## What to work on
Your task is to copy each line of the records that includes the string "International".

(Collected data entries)
··········
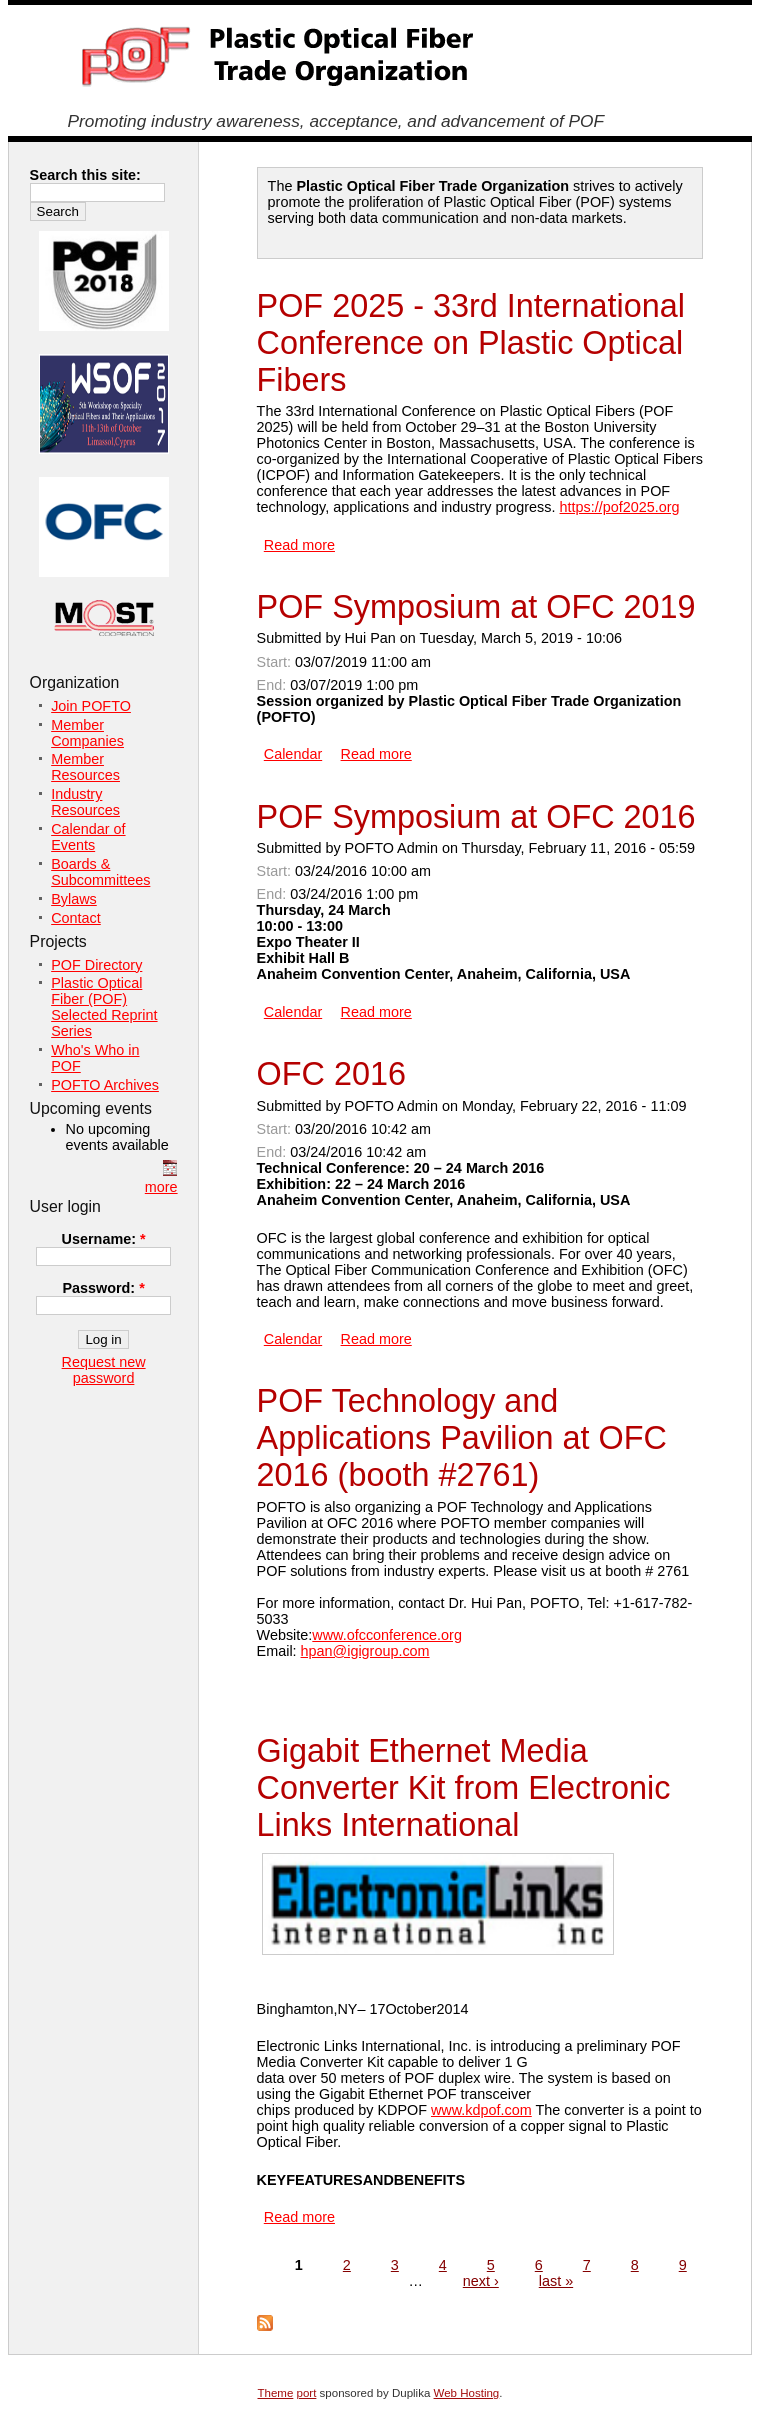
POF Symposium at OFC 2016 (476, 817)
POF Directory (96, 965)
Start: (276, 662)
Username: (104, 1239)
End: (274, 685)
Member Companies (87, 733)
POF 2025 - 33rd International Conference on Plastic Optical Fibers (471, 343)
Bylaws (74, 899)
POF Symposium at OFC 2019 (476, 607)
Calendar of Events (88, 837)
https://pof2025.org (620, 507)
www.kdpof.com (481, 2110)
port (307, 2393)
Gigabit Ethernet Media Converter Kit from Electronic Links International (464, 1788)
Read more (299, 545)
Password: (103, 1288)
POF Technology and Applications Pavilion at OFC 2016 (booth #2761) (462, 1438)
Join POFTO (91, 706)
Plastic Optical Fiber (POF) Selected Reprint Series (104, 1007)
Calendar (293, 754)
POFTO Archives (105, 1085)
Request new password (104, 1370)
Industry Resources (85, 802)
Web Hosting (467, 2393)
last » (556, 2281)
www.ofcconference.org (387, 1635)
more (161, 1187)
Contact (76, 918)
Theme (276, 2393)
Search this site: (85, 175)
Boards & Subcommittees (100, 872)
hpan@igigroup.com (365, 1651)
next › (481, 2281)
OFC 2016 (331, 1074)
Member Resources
··········
## Response box
POF 2025 - 33rd International Conference on Plastic Optical Fibers (471, 343)
Gigabit Ethernet Media Converter Kit from Electronic Links International (464, 1788)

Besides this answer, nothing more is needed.